At the end of my own hands, I hold a cold chisel and a hickory hammer and chip away flakes of slate on a standing stone that has been erect in my hall since the week I moved in. Over the winter I made the final draft of the old Norse translation for a runestone inscription, which was then translated into the Elder :Futhark:, and at long last is being carved into the gray slab. Stave by stave, recited over with poetry, and hallowed by Thor. It is a process and a praxis, as the means serve an even greater means without end. One word leading to another word, a deed for yet another deed, and a serpent that bites its own tail and begins again. Every man must have a legend, a myth, and his saga may be preserved in runes or on the tongues of others long after he enters the mound. I intend for both.

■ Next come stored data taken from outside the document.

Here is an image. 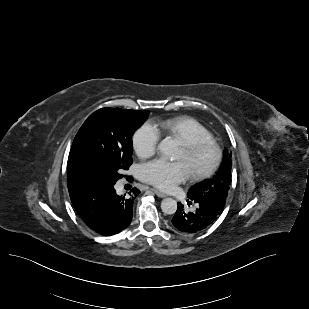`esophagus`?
Returning <instances> with one entry per match:
<instances>
[{
  "label": "esophagus",
  "mask_w": 309,
  "mask_h": 309,
  "mask_svg": "<svg viewBox=\"0 0 309 309\" xmlns=\"http://www.w3.org/2000/svg\"><path fill=\"white\" fill-rule=\"evenodd\" d=\"M151 190L160 198L166 197V195L164 193H162L161 191H158L156 189H151Z\"/></svg>",
  "instance_id": "34e87169"
}]
</instances>
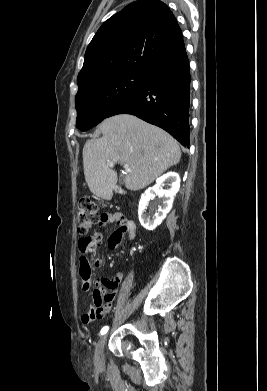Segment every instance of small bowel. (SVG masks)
Wrapping results in <instances>:
<instances>
[{
	"mask_svg": "<svg viewBox=\"0 0 267 391\" xmlns=\"http://www.w3.org/2000/svg\"><path fill=\"white\" fill-rule=\"evenodd\" d=\"M119 215L116 213H104L100 225L107 223H117L119 228L115 230L108 238V247L117 249L120 247L123 234H127L130 240L136 236V228L133 221H119ZM96 240L99 242L102 238L100 233L96 234ZM88 254H81L79 273L82 279V286L85 291H92V300L89 310L82 316L84 323L99 319L104 316L111 308L112 302L116 295V290L122 280V274L116 273L113 277L93 278L92 267L88 260ZM98 262H95V265Z\"/></svg>",
	"mask_w": 267,
	"mask_h": 391,
	"instance_id": "obj_1",
	"label": "small bowel"
}]
</instances>
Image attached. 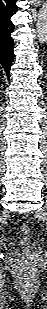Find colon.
I'll return each instance as SVG.
<instances>
[{
  "label": "colon",
  "instance_id": "1",
  "mask_svg": "<svg viewBox=\"0 0 47 309\" xmlns=\"http://www.w3.org/2000/svg\"><path fill=\"white\" fill-rule=\"evenodd\" d=\"M21 231L24 233V234H28L30 232V227L28 225H23L21 227Z\"/></svg>",
  "mask_w": 47,
  "mask_h": 309
}]
</instances>
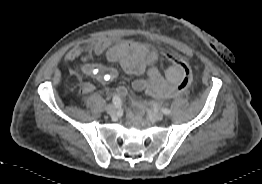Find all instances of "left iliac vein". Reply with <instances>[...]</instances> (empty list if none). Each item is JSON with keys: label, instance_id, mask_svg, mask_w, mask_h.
Returning <instances> with one entry per match:
<instances>
[{"label": "left iliac vein", "instance_id": "obj_1", "mask_svg": "<svg viewBox=\"0 0 262 184\" xmlns=\"http://www.w3.org/2000/svg\"><path fill=\"white\" fill-rule=\"evenodd\" d=\"M149 115H150L151 119H153L154 121H161L164 117L163 113H161V112L149 111Z\"/></svg>", "mask_w": 262, "mask_h": 184}]
</instances>
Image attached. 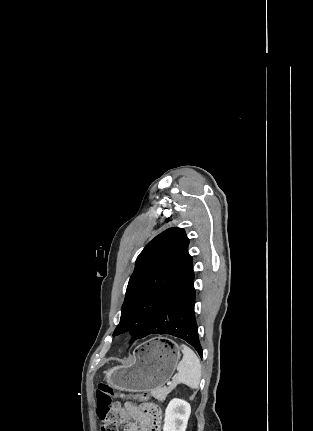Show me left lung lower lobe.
I'll list each match as a JSON object with an SVG mask.
<instances>
[{
	"label": "left lung lower lobe",
	"mask_w": 313,
	"mask_h": 431,
	"mask_svg": "<svg viewBox=\"0 0 313 431\" xmlns=\"http://www.w3.org/2000/svg\"><path fill=\"white\" fill-rule=\"evenodd\" d=\"M195 289L193 280L171 298L157 313L137 339L151 334H169L192 345L202 357L194 314Z\"/></svg>",
	"instance_id": "obj_1"
}]
</instances>
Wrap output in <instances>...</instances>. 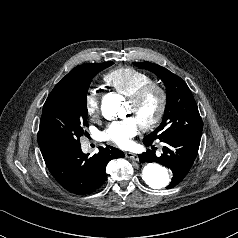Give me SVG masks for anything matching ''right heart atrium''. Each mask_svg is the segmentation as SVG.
Instances as JSON below:
<instances>
[{
    "label": "right heart atrium",
    "mask_w": 238,
    "mask_h": 238,
    "mask_svg": "<svg viewBox=\"0 0 238 238\" xmlns=\"http://www.w3.org/2000/svg\"><path fill=\"white\" fill-rule=\"evenodd\" d=\"M86 113L93 119L97 118L100 111V97L97 91L90 90L84 98Z\"/></svg>",
    "instance_id": "1"
}]
</instances>
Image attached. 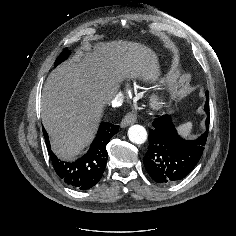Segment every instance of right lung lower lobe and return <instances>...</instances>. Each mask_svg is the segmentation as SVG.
<instances>
[{"mask_svg":"<svg viewBox=\"0 0 236 236\" xmlns=\"http://www.w3.org/2000/svg\"><path fill=\"white\" fill-rule=\"evenodd\" d=\"M118 131V125L102 122L88 152L74 162H64L59 160L50 150L49 137L43 129L45 142L57 175L75 189L86 190L96 185L106 166L108 157L106 145Z\"/></svg>","mask_w":236,"mask_h":236,"instance_id":"1","label":"right lung lower lobe"}]
</instances>
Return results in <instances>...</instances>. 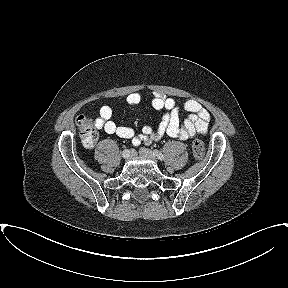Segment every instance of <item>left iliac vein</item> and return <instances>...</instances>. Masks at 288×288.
I'll use <instances>...</instances> for the list:
<instances>
[{
    "label": "left iliac vein",
    "instance_id": "obj_1",
    "mask_svg": "<svg viewBox=\"0 0 288 288\" xmlns=\"http://www.w3.org/2000/svg\"><path fill=\"white\" fill-rule=\"evenodd\" d=\"M139 154H140V156L147 158V159H150L153 162L157 163V158L151 150H149L147 148H140Z\"/></svg>",
    "mask_w": 288,
    "mask_h": 288
}]
</instances>
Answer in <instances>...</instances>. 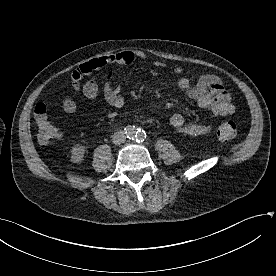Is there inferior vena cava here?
I'll return each mask as SVG.
<instances>
[{
  "instance_id": "obj_1",
  "label": "inferior vena cava",
  "mask_w": 276,
  "mask_h": 276,
  "mask_svg": "<svg viewBox=\"0 0 276 276\" xmlns=\"http://www.w3.org/2000/svg\"><path fill=\"white\" fill-rule=\"evenodd\" d=\"M125 140V135L123 132H118L114 135V143L115 144H121Z\"/></svg>"
}]
</instances>
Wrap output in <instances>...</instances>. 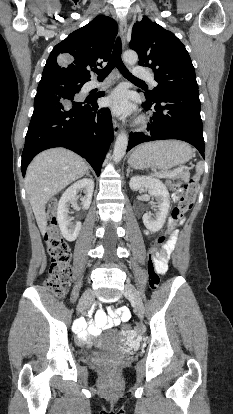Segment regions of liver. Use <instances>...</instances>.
I'll return each instance as SVG.
<instances>
[{"instance_id":"obj_1","label":"liver","mask_w":233,"mask_h":414,"mask_svg":"<svg viewBox=\"0 0 233 414\" xmlns=\"http://www.w3.org/2000/svg\"><path fill=\"white\" fill-rule=\"evenodd\" d=\"M88 171L89 166L82 157L64 148L43 151L29 164L25 189L42 234L46 232L47 202Z\"/></svg>"}]
</instances>
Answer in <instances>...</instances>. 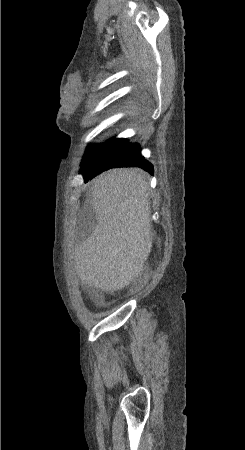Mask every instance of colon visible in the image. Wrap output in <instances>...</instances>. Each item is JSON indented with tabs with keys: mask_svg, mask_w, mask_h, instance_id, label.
I'll return each mask as SVG.
<instances>
[{
	"mask_svg": "<svg viewBox=\"0 0 245 450\" xmlns=\"http://www.w3.org/2000/svg\"><path fill=\"white\" fill-rule=\"evenodd\" d=\"M141 286V281L136 282L134 289H138Z\"/></svg>",
	"mask_w": 245,
	"mask_h": 450,
	"instance_id": "colon-1",
	"label": "colon"
}]
</instances>
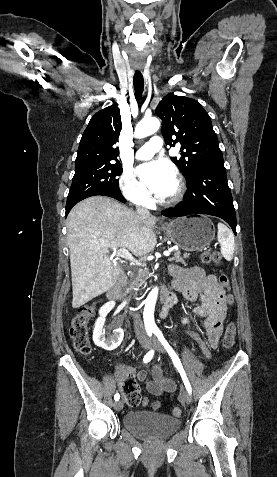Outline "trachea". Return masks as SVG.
Here are the masks:
<instances>
[{"mask_svg": "<svg viewBox=\"0 0 277 477\" xmlns=\"http://www.w3.org/2000/svg\"><path fill=\"white\" fill-rule=\"evenodd\" d=\"M133 85H134V89H135V92H136L137 96L141 97L142 93L144 91V79H143V75L140 71H136L134 73Z\"/></svg>", "mask_w": 277, "mask_h": 477, "instance_id": "1", "label": "trachea"}]
</instances>
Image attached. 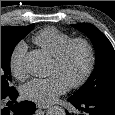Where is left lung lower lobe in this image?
<instances>
[{
  "mask_svg": "<svg viewBox=\"0 0 115 115\" xmlns=\"http://www.w3.org/2000/svg\"><path fill=\"white\" fill-rule=\"evenodd\" d=\"M68 101L78 110L86 112L80 115H115V100L96 99L92 101L77 102L69 97ZM67 115L71 114L67 112Z\"/></svg>",
  "mask_w": 115,
  "mask_h": 115,
  "instance_id": "obj_1",
  "label": "left lung lower lobe"
}]
</instances>
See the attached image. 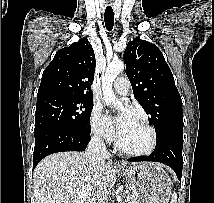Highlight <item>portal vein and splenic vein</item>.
I'll return each instance as SVG.
<instances>
[{
	"label": "portal vein and splenic vein",
	"instance_id": "obj_1",
	"mask_svg": "<svg viewBox=\"0 0 214 203\" xmlns=\"http://www.w3.org/2000/svg\"><path fill=\"white\" fill-rule=\"evenodd\" d=\"M77 194L79 195V197L81 198H85L86 197V192L85 191H79L77 192ZM129 197H127V201H129Z\"/></svg>",
	"mask_w": 214,
	"mask_h": 203
}]
</instances>
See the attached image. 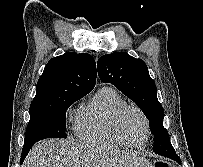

We are living through a new medieval age, one that no human knows the fate of. I think it is only reasonable to put some faith in the old time weavers, the ur-Gods, the mystic seers and holy prophets, and the forces of life that animate us as carnal beings, we must be ready for anything. In my worldview, I envision another golden age on earth, of right relation to nature, diversity, abundance, simple survival and love as the prime motivator for action. Though I don’t believe this is possible before a period of darker times runs it gamut, a spell of disintegration, destruction, and reckoning, the “ashes” of civilization which we are bearing now.